Running an AI model on your own computer is great—until it isn't.
The promise is privacy, no subscription fees, and no data leaving your machine. The reality, for most people, is watching a cursor blink for five seconds between sentences.
That bottleneck has a name: inference speed. And it has nothing to do with how smart the model is. It's a hardware problem. Standard AI models generate text one word fragment—called a token—at a time. The hardware has to shuttle billions of parameters from memory to its compute units just to produce each single token. It's slow by design. On consumer hardware, it's painful.
The approach is called speculative decoding, and it's been around as a concept for years. Google researchers published the foundational paper back in 2022. The idea didn't go mainstream until now because it required the right architecture to make it work at scale.
Here's the short version of how it works. Instead of making the big, powerful model do all the work alone, you pair it with a tiny "drafter" model. The drafter is fast and cheap—it predicts several tokens at once in less time than the main model would take to produce just one. Then the big model checks all of those guesses in a single pass. If the guesses are right, then you get the whole sequence for the price of one forward pass.
Nothing is sacrificed: The large model—Gemma 4's 31B dense version, for example—still verifies every token, and the output quality is identical. You're just exploiting idle compute power that was sitting unused during the slow parts.
Google says the drafter models share the target model's KV cache—a memory structure that stores already-processed context—so they don't waste time recalculating things the larger model already knows. For the smaller edge models designed for phones and Raspberry Pi devices, the team even built an efficient clustering technique to further cut generation time.
This isn't the only attempt the AI world has made at parallelizing text generation. Diffusion-based language models—like Mercury from Inception Labs—tried a completely different approach: Instead of predicting one token at a time, they start with noise and iteratively refine the entire output. That’s fast on paper, but diffusion LLMs have struggled to match the quality of traditional transformer models, leaving them more of a research curiosity than a practical tool.
Speculative decoding is different because it doesn't change the underlying model at all. It's a serving optimization, not an architecture replacement. The same Gemma 4 you'd already run gets faster.
The practical upside is real. A Gemma 4 26B model running on an Nvidia RTX Pro 6000 desktop GPU gets roughly twice the tokens per second with the MTP drafter enabled, according to Google's own benchmarks. On Apple Silicon, batch sizes of 4 to 8 requests unlock around 2.2x speedups. Not quite the 3x ceiling in every scenario, but still a meaningful difference between "barely usable" and "actually fast enough to work with."

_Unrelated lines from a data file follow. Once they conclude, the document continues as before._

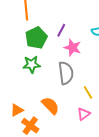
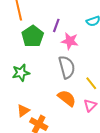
green star: (32, 64) -> (21, 73), moved
orange semicircle: (50, 106) -> (67, 98), moved

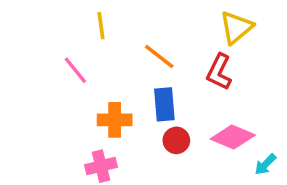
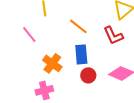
red L-shape: (219, 72) -> (113, 35), turned -50
orange cross: (115, 120) -> (52, 63), turned 36

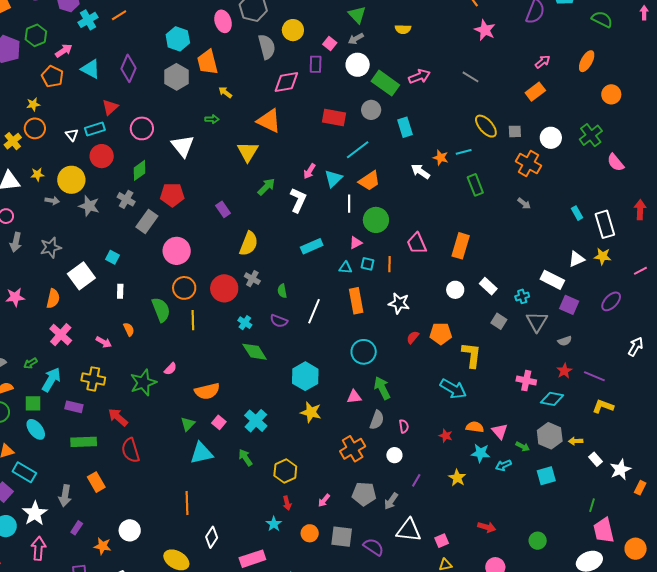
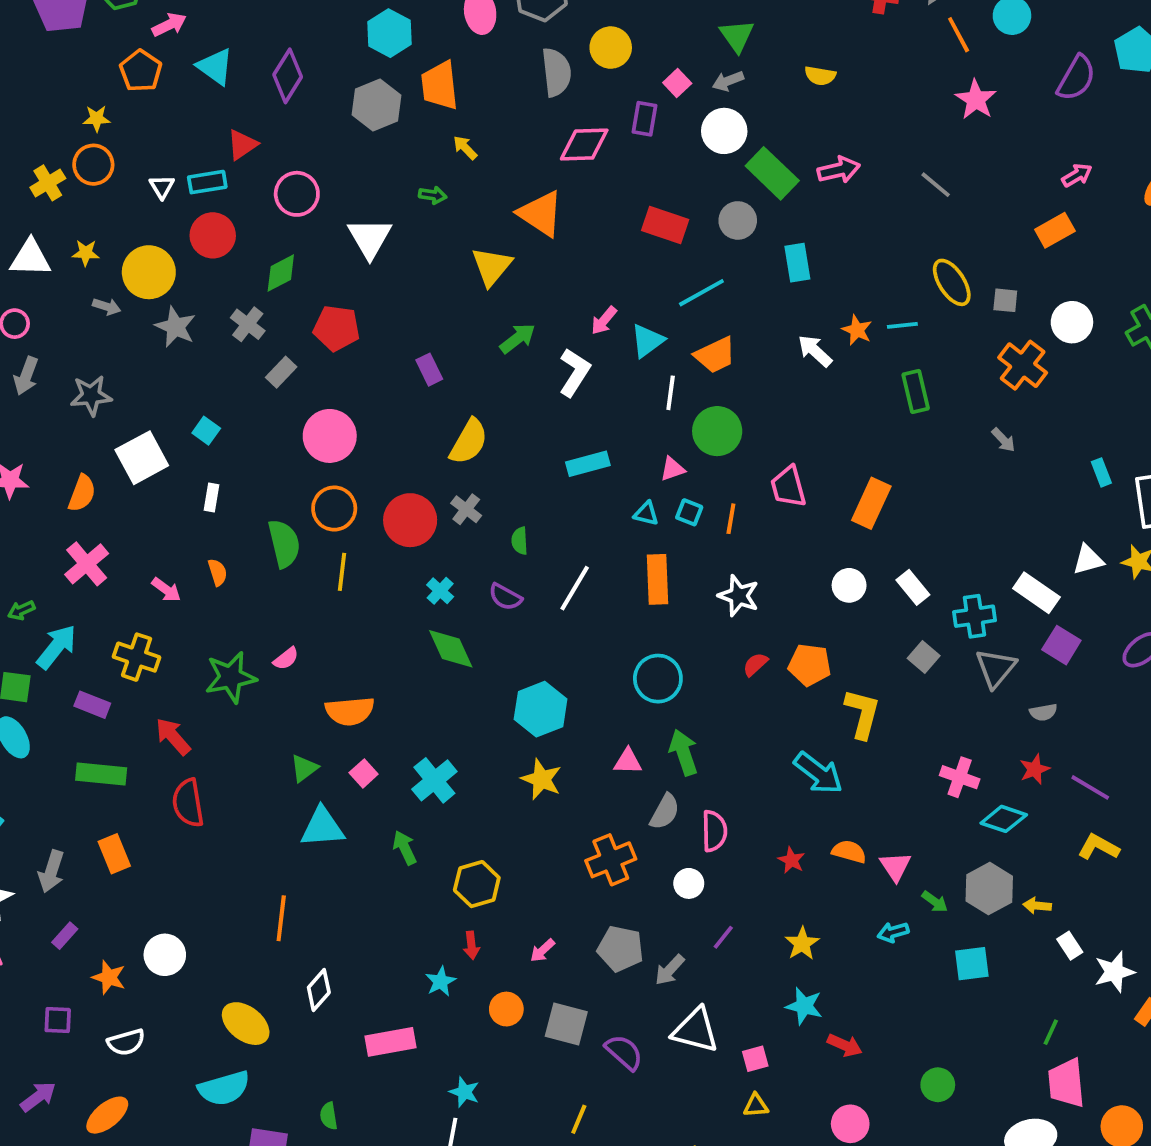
gray rectangle: (147, 222) -> (281, 372), size x0.7
cyan cross: (522, 296) -> (975, 616), size x1.5
pink semicircle: (404, 426) -> (714, 831), size x1.5
cyan star: (481, 453) -> (804, 1006), moved

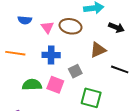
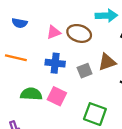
blue semicircle: (25, 20) -> (20, 23), moved
pink triangle: (47, 27) -> (54, 32), turned 40
gray square: (75, 71) -> (85, 71), moved

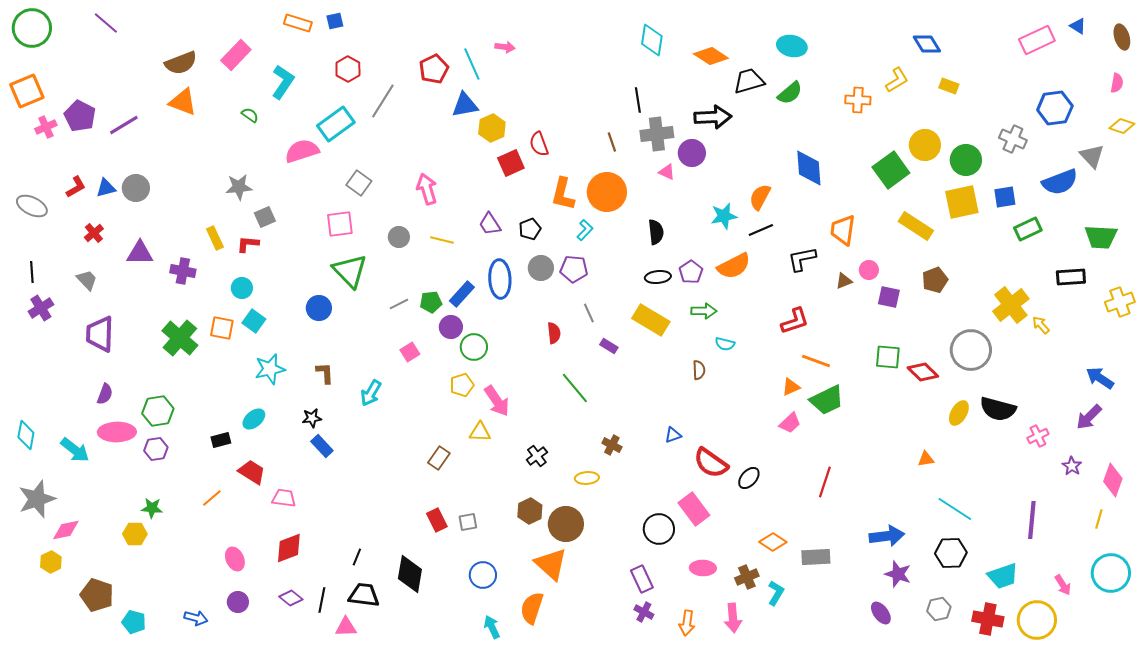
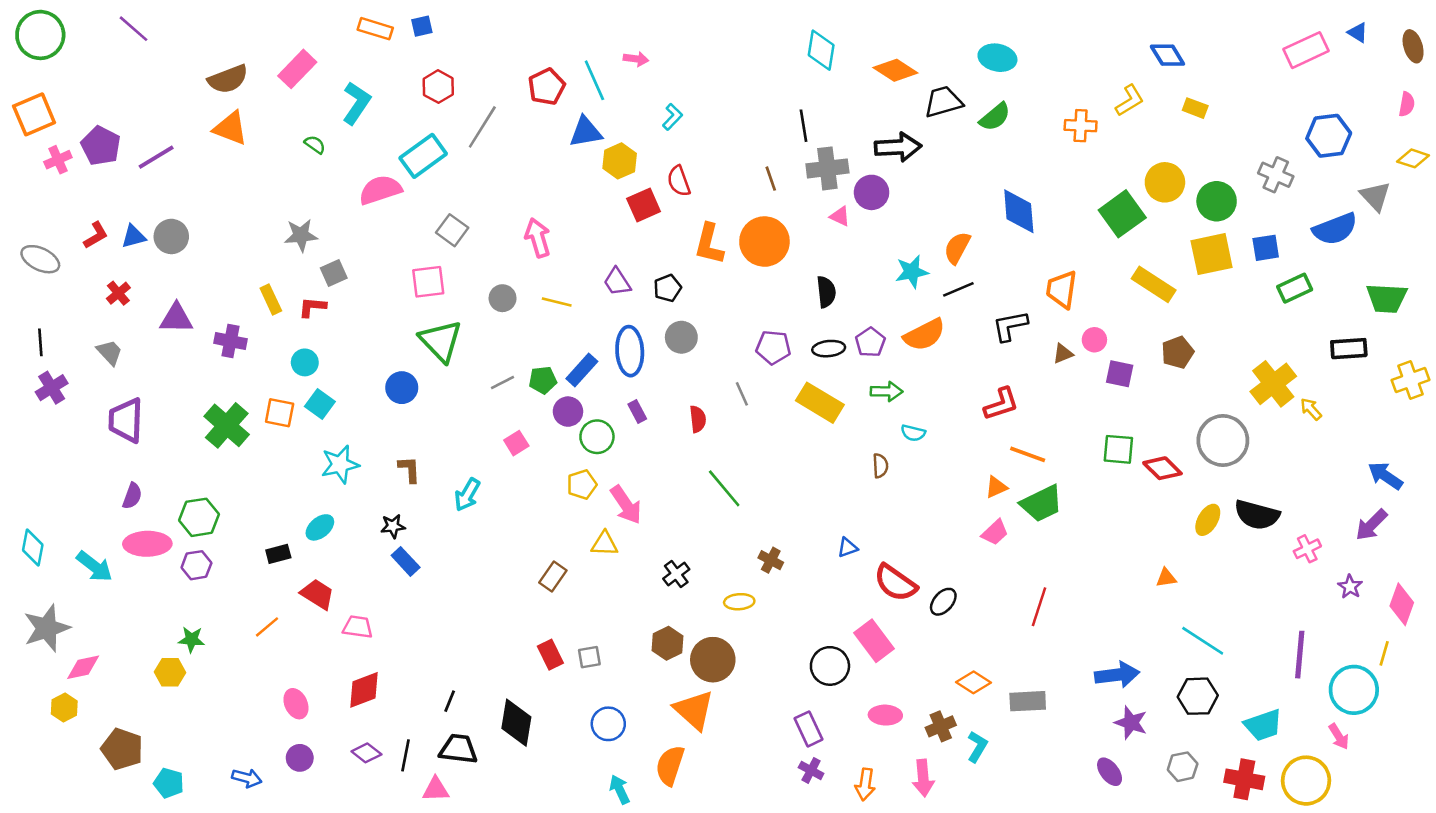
cyan L-shape: (585, 230) -> (673, 117), moved
purple pentagon: (574, 269) -> (773, 347), moved
purple rectangle: (609, 346) -> (637, 412), moved, turned 30
cyan circle: (1111, 573) -> (1354, 690), moved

Google says the drafter unlocks "improved responsiveness: drastically reduce latency for near real-time chat, immersive voice applications and agentic workflows"—the kind of tasks that demand low latency to feel useful at all.
Use cases snap into focus quickly: A local coding assistant that doesn't lag; a voice interface that responds before you've forgotten what you asked; an agentic workflow that doesn't make you wait three seconds between steps. All of this, on hardware you already own.